**MATERIAL SUPPLIED:**
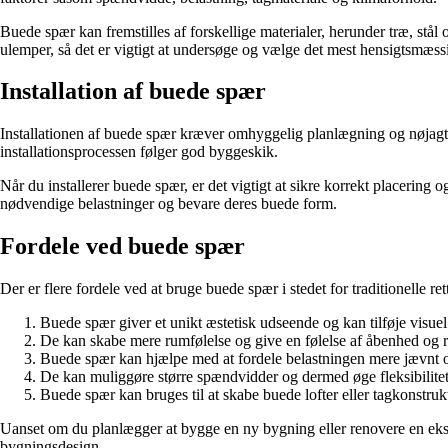
Buede spær kan fremstilles af forskellige materialer, herunder træ, stål
ulemper, så det er vigtigt at undersøge og vælge det mest hensigtsmæssig
Installation af buede spær
Installationen af buede spær kræver omhyggelig planlægning og nøjagtigh
installationsprocessen følger god byggeskik.
Når du installerer buede spær, er det vigtigt at sikre korrekt placering 
nødvendige belastninger og bevare deres buede form.
Fordele ved buede spær
Der er flere fordele ved at bruge buede spær i stedet for traditionelle ret
Buede spær giver et unikt æstetisk udseende og kan tilføje visuel 
De kan skabe mere rumfølelse og give en følelse af åbenhed og
Buede spær kan hjælpe med at fordele belastningen mere jævnt og
De kan muliggøre større spændvidder og dermed øge fleksibilite
Buede spær kan bruges til at skabe buede lofter eller tagkonstruktion
Uanset om du planlægger at bygge en ny bygning eller renovere en eksi
bygningsdesign.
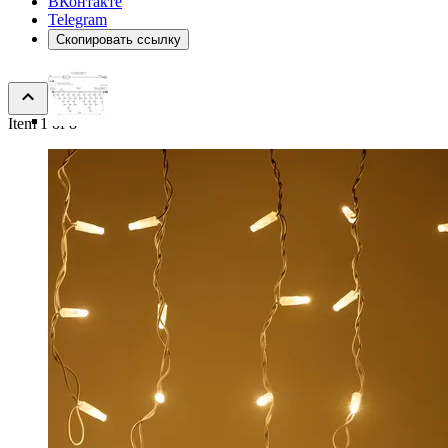
ВКонтакте
Telegram
Скопировать ссылку
Item 1 of 8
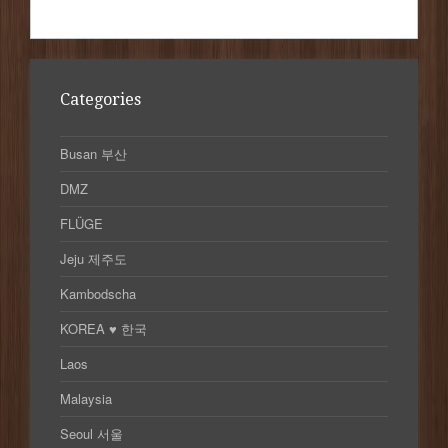
Categories
Busan 부산
DMZ
FLÜGE
Jeju 제주도
Kambodscha
KOREA ♥ 한국
Laos
Malaysia
Seoul 서울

**ACTIVITY:**
Starting from the line with "Buede spær giver" in the records above, repeat each line exactly until you have written the line with "Item 1 of 8", then stop; drop the pictures.

**ANSWER BOX:**
Buede spær giver et unikt æstetisk udseende og kan tilføje visuel 
De kan skabe mere rumfølelse og give en følelse af åbenhed og
Buede spær kan hjælpe med at fordele belastningen mere jævnt og
De kan muliggøre større spændvidder og dermed øge fleksibilite
Buede spær kan bruges til at skabe buede lofter eller tagkonstruktion
Uanset om du planlægger at bygge en ny bygning eller renovere en eksi
bygningsdesign.
ВКонтакте
Telegram
Скопировать ссылку
Item 1 of 8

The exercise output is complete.